Luís Filipe Pereira, e a comissão a que presidiu, é contra esta fiança do Estado, para um valor na ordem dos 120 a 130 milhões de euros.

"Se o Estado tem de dar uma fiança a uma parte importante do financiamento, o Estado não está a transferir riscos [que é uma vantagem das Parceiras Público Privadas, como é o caso deste hospital]", adiantou.

Desta forma, o Estado estaria a "transferir para um privado a construção, mas na porta de trás assumiria o risco financeiro", o que, na opinião destes especialistas, "não era aceitável".

"Falámos com o poder político e ele disse que isto não ia ser assim, que o Estado não ia dar uma fiança", adiantou.

"Na opinião da comissão, o Governo não deveria ter aceite" esta condição, a qual "teve efeitos práticos concretos: baixou fortemente o custo financeiro (juros)".

Segundo Luís Filipe Pereira, a fiança do Estado representou uma vantagem de 17 a 19 milhões de euros. Uma vez que a proposta aprovada passa apenas 130 mil euros do Custo Público Comparado (CPC) - um cálculo do valor que o Estado pagaria se desenvolvesse este projeto em vez dos privados -, tal significa que se fosse levada em conta o financiamento do BEI, passava por cima do CPC.

"Concluímos que [a proposta] não era vantajosa em nada", disse.

A comissão encontrou ainda outro aspeto determinante: "O CPC foi alterado já depois de lançado o concurso e foi alterado depois da emissão do relatório final de seleção (2010), antes da negociação dos dois concorrentes", o que poderia levar o Tribunal de Contas a não dar o visto.

Luís Filipe Pereira disse que, informalmente, contactou o BEI e que este foi "perentório" ao afirmar que não emprestaria o dinheiro sem a fiança do Estado.

Sobre a construção do novo hospital, a comissão defende que este projeto "continua a fazer sentido do ponto de vista estratégico e do ponto de vista económico-financeiro".

"Este projeto, devido a uma maior eficiência e às poupanças que gera, paga-se em três anos", disse, lembrando que o valor da sua construção e equipamentos ronda os 380 milhões de euros.

"Este concurso não. Mas construir o hospital sim, é urgente. Agora compete ao Governo decidir sob que forma: empreitada direta, PPP ou outra forma".

Sobre a possibilidade do consórcio solicitar uma indemnização após a anulação do concurso, Luís Filipe Pereira disse que tal é possível.

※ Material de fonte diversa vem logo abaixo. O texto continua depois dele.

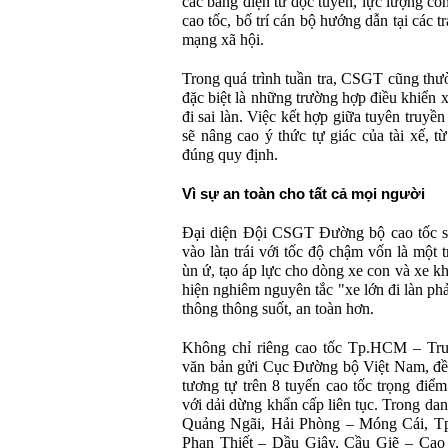
các bảng điện tử dọc tuyến, lực lượng còn
cao tốc, bố trí cán bộ hướng dẫn tại các t
mạng xã hội.
Trong quá trình tuần tra, CSGT cũng thư
đặc biệt là những trường hợp điều khiển x
đi sai làn. Việc kết hợp giữa tuyên truyề
sẽ nâng cao ý thức tự giác của tài xế, t
đúng quy định.
Vì sự an toàn cho tất cả mọi người
Đại diện Đội CSGT Đường bộ cao tốc số 
vào làn trái với tốc độ chậm vốn là một
ùn ứ, tạo áp lực cho dòng xe con và xe k
hiện nghiêm nguyên tắc "xe lớn đi làn ph
thông thông suốt, an toàn hơn.
Không chỉ riêng cao tốc Tp.HCM – T
văn bản gửi Cục Đường bộ Việt Nam, đề 
tương tự trên 8 tuyến cao tốc trọng điểm
với dải dừng khẩn cấp liên tục. Trong da
Quảng Ngãi, Hải Phòng – Móng Cái, 
Phan Thiết – Dầu Giây, Cầu Giẽ – Cao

"É possível que o consórcio possa vir a pôr uma ação ao Estado pelo facto de ter arrastado o processo quatro a cinco anos. Poderá ser expectável", disse.

Porém, ressalvou, "é preciso destrinçar dois aspetos: uma coisa é o interesse do concorrente que gastou dinheiro nisto e outro é o interesse público".

O futuro Hospital de Lisboa Oriental deverá abrir em 2016, e prevê-se que receba serviços dos Hospitais de São José, Santa Marta, Curry Cabral, Estefânia, Capuchos e Maternidade Alfredo da Costa.